Nick paged back through the names glossary:
VARON, BYRON R., Retired Lt. Gen., USA, service in Vietnam, Laos, later served as deputy adviser for military assistance programs in Iran and headed up low-intensity-warfare group for Joint Chiefs. Varon was honorary chairman of the AMERICAN LIBERTY MOVEMENT and raised funds for the contras as well as arranging purchase of arms and participating in planning of off-the-shelf operations for the secret White House team.
“You’re the white knight,” Nick told Wes. “Now what?”
MONKEY MAN
Ten minutes before noon that day, the chairman of Sylvia’s congressional committee visited her jumbled office on his way to the Cloakroom and told her to take the rest of the day off.
Actually, what he said was, “Get your ass out of here. When we start conference committee next week, I don’t want to look behind me at midnight, see you sitting against the wall, my poor family written all over your face.”
“As soon as I draft our response to the Senate staff proposals—”
“Fuck the Senate staff,” said the chairman of a powerful House committee. “If you feed dogs when they bark, they start thinking they’re in charge.”
He walked to the door, winked at her. “You owe me one.”
Sylvia laughed and picked up the phone.
Got Nick’s machine. He must have gone to lunch early. After the beep, she told him she was going home; told him to call. “Want to see a movie?” she asked her husband’s office machine.
Raindrops tapped her car’s windshield as she drove to the suburbs, sacrificial scouts for clouds beyond the horizon.
When she got home, Saul was down for his nap.
“A good boy,” said Juanita. “All time, he wants only to walk. No more crawling.”
Again Sylvia called Nick. No answer. They could still make a late-afternoon movie. She remembered the chairman’s wink.
“Juanita …”
It was a simple deal between equally agreeable parties. For the rest of the day off, Juanita would baby-sit Friday night.
“For a date,” she said. “For you and Nick, a real date.”
“Yes,” Sylvia smiled, dreaming ahead.
When she walked Juanita to the door, she noticed the wind had turned cool. The clouds looked thicker, grayer.
Alone, thought Sylvia. With Saul asleep for probably another hour, she was as good as blissfully alone in a quiet house. Except for the dog, the big black rottweiler who padded from room to room with her. She could even take the phone off the hook.

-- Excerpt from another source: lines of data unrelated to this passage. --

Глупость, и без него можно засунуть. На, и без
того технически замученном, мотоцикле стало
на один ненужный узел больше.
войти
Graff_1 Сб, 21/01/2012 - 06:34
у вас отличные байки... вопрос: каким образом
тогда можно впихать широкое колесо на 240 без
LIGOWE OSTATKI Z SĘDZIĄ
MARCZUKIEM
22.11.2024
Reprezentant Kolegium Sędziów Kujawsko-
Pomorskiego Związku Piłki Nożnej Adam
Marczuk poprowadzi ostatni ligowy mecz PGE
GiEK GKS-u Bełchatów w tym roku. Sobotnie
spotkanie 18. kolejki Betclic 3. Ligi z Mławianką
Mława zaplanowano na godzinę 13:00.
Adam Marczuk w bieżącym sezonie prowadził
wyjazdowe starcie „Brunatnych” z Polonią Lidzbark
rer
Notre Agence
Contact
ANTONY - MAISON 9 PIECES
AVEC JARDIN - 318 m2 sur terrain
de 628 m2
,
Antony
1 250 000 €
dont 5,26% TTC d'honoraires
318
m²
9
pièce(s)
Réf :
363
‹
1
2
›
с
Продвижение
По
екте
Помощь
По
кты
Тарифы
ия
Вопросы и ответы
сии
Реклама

No, Nick might call. She half hoped he wouldn’t.
Upstairs, she checked on Saul: curled on his side in the crib, ribs gently rising and falling, precious hands up by his face. She pulled his bedroom door shut to preserve his quiet rest.
As her baby’s door closed, she remembered the smile her boss had given a freshman congressman from Ohio, the smile and an agreement not to oppose a floor amendment from the freshman that would give a $6-million tax break for his district. In turn, the freshman gave her boss his marker for final passage of the bill. What the freshman hadn’t known is that her boss already had a deal with the Rules Committee to send the bill to the Floor with a no-amendments rule. Her boss kept his promises, but he’d snookered the freshman. “Procedure beats substance,” her boss said. Now if they could get labor to squeeze the senator from—
Stop it! she ordered herself. It’s your day off.

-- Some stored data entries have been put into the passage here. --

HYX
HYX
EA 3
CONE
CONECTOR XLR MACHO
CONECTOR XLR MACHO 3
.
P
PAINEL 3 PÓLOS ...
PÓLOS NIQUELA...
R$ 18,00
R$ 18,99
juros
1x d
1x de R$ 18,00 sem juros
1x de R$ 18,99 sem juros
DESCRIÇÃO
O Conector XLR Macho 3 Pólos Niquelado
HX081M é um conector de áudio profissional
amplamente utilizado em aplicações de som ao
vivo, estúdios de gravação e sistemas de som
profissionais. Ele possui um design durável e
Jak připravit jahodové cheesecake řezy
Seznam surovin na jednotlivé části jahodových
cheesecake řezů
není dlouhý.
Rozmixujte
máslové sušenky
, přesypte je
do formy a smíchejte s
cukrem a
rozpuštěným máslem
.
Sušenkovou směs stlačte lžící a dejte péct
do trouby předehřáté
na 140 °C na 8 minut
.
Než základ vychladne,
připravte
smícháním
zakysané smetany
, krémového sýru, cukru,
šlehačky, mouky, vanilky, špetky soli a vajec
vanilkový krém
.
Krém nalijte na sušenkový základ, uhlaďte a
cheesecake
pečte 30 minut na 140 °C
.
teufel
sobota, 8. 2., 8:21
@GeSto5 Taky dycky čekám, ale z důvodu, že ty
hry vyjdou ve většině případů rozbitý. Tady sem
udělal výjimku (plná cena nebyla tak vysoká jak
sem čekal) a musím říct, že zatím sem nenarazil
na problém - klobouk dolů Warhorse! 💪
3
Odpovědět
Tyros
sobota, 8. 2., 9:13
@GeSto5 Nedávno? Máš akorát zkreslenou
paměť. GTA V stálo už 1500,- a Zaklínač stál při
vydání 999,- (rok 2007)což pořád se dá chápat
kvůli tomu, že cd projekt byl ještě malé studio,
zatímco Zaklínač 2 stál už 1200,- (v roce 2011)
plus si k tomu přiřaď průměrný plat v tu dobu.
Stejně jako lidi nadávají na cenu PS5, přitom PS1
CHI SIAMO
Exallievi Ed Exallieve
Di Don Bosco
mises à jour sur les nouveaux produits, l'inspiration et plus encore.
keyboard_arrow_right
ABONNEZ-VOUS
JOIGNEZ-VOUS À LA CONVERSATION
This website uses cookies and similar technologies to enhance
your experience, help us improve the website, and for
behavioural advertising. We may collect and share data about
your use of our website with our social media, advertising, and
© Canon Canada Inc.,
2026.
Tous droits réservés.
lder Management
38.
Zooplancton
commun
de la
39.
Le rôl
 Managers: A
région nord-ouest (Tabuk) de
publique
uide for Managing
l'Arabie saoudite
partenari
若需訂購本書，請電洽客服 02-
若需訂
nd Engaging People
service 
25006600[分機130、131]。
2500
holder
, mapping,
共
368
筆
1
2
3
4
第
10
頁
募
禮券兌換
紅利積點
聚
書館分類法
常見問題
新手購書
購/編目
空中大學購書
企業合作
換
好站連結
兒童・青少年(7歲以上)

In her bedroom, she kicked off her shoes and found a hanger for her suit, slipped off the jacket. Unzipped the skirt, clipped it to the hanger. There was a coffee stain on her blouse. She shook her head as she tossed it in the dry-cleaning hamper: another $1.50 accident. She peeled off her panty hose, tossed them toward the bureau. They floated to the floor. She laughed and accidentally looked in the full-length mirror on the bathroom door.
Saw her reflection. For the first time in months, she stopped and really looked.
Lines of gray streaked her black hair. Her bra was faded white with torn lace. The elastic in her cotton panties was shot; she could see flesh through the thin material over one cheek.
The extra weight from the baby had melted off six months after his birth, but her muscle tone had never come back. The waist was there, no roll, but her belly bulged. Her breasts filled the C cups, but when the bra came off, the flesh sagged.
“What do you think?” she asked the dog. He didn’t answer. She hoped Nick was blinder than her mirror. Often as not, women were beautiful in the novels he wrote.
She saw stretch marks. Forty merciless years.
“But I’m here Monday mornings,” she told the mirror.
And she thought about the coming Friday night; smiled.
Her old blue jeans felt good, the long-sleeved pink top was comfy. She liked her feet bare.
It was her afternoon off, and she was blissfully alone.
One of the few points of contention in her marriage was that she loved to read in bed and Nick didn’t. But Nick wasn’t there. As the dog curled up on the bedroom carpet, she piled the pillows against the headboard, snapped on the bedside lamp. She snuggled into the pillows, picked up the biography of Martin Luther King she’d been savoring in snippets carved out of busy days, and lost herself in the panorama of real politics and true heroes.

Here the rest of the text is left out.